### HOW TO COMPLETE THIS TASK:
Locate, in the data below, the line that contains "únicos, encontrarás opciones que se ajusten a" and the line that contains "Zu diesen Themenbereichen"; reproduce exactly those two lines and every line between them, nothing more.
TASK DATA section start
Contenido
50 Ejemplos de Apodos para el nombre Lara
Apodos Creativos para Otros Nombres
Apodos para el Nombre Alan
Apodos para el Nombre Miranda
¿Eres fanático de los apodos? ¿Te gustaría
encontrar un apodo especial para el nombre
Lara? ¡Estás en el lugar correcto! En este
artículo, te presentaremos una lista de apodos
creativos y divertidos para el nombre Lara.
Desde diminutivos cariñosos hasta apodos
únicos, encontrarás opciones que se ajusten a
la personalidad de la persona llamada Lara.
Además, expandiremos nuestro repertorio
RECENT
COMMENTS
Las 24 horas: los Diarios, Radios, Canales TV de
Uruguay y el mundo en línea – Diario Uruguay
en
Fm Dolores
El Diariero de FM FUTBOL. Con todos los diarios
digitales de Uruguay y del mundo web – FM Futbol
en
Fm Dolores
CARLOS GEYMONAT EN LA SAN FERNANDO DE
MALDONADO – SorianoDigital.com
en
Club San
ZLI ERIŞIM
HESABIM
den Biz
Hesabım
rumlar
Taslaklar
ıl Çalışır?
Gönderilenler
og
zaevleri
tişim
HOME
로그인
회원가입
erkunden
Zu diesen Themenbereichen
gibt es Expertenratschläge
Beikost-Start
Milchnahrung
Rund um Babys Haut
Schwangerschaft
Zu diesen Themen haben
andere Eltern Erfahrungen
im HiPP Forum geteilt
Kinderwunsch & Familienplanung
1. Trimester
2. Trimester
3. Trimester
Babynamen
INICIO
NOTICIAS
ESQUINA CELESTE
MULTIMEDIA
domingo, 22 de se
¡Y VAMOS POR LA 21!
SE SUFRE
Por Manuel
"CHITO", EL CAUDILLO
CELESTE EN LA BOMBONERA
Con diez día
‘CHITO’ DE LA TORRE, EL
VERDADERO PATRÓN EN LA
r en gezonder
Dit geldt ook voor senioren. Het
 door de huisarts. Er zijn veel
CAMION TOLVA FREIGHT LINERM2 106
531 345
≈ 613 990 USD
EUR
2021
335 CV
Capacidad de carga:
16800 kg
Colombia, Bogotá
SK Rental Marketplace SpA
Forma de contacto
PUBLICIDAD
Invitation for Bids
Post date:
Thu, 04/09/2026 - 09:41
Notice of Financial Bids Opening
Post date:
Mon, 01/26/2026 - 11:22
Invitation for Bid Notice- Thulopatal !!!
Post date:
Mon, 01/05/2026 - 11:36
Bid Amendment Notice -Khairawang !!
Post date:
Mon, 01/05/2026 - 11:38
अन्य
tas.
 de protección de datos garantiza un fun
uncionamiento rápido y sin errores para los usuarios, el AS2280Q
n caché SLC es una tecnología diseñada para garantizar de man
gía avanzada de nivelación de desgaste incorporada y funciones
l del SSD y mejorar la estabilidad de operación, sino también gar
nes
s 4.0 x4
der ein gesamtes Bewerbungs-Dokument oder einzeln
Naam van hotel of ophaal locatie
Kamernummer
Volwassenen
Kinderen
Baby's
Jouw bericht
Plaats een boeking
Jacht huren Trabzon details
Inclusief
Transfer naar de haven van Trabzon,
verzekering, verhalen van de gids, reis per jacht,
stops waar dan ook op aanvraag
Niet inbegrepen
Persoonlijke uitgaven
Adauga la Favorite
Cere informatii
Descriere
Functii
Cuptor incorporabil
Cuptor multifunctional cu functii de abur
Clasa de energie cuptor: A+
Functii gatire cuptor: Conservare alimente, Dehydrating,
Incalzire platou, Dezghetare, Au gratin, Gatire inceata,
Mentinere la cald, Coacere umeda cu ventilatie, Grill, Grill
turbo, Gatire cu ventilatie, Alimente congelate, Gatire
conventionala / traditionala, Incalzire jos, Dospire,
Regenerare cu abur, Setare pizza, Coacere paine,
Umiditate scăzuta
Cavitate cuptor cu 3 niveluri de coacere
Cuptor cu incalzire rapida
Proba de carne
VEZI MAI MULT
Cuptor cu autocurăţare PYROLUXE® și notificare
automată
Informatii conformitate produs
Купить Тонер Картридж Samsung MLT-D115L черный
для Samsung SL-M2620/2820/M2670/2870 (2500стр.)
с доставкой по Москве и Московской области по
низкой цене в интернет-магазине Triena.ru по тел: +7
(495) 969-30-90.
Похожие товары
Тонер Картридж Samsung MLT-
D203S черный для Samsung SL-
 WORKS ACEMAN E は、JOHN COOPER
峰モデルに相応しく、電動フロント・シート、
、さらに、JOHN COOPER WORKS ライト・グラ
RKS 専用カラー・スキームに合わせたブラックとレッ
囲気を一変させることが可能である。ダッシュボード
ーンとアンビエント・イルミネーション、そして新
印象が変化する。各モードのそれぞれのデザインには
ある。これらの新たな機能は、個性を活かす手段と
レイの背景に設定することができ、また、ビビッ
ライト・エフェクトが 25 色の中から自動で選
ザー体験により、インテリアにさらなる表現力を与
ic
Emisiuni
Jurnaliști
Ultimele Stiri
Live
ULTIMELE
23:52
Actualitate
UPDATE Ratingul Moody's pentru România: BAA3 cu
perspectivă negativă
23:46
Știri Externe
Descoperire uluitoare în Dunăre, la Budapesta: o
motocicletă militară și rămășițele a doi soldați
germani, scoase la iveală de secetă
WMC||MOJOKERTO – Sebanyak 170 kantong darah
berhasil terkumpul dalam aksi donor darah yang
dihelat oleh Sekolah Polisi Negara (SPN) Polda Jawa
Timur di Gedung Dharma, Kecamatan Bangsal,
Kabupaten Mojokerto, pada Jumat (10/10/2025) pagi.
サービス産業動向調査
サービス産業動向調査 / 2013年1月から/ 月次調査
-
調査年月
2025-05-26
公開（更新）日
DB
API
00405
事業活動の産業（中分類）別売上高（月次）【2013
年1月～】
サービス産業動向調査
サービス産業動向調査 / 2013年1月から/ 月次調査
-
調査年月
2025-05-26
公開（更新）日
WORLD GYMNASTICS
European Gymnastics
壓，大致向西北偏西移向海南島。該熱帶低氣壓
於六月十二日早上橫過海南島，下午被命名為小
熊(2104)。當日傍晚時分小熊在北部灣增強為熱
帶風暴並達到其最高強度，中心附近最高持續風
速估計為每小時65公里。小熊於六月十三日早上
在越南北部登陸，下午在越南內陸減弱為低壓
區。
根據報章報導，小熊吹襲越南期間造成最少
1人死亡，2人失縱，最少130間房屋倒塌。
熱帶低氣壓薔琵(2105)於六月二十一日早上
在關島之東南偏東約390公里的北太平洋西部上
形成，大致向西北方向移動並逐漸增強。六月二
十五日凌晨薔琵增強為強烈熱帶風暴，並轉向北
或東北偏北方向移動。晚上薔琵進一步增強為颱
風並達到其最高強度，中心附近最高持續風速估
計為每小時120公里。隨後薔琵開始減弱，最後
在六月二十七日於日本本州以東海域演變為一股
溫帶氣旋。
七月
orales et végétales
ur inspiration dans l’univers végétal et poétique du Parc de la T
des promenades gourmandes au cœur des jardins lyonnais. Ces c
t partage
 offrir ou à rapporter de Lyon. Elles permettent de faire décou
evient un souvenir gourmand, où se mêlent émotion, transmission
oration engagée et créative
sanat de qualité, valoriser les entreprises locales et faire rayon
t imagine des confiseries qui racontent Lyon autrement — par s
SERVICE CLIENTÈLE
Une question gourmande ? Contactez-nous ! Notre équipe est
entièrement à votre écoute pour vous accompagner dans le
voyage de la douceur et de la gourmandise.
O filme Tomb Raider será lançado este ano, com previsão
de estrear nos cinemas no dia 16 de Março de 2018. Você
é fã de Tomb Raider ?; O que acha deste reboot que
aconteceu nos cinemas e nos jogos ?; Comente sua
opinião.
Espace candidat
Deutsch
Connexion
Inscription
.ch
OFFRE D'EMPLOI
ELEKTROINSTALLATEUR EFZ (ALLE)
TASK DATA section end
### EXERCISE RESPONSE:
únicos, encontrarás opciones que se ajusten a
la personalidad de la persona llamada Lara.
Además, expandiremos nuestro repertorio
RECENT
COMMENTS
Las 24 horas: los Diarios, Radios, Canales TV de
Uruguay y el mundo en línea – Diario Uruguay
en
Fm Dolores
El Diariero de FM FUTBOL. Con todos los diarios
digitales de Uruguay y del mundo web – FM Futbol
en
Fm Dolores
CARLOS GEYMONAT EN LA SAN FERNANDO DE
MALDONADO – SorianoDigital.com
en
Club San
ZLI ERIŞIM
HESABIM
den Biz
Hesabım
rumlar
Taslaklar
ıl Çalışır?
Gönderilenler
og
zaevleri
tişim
HOME
로그인
회원가입
erkunden
Zu diesen Themenbereichen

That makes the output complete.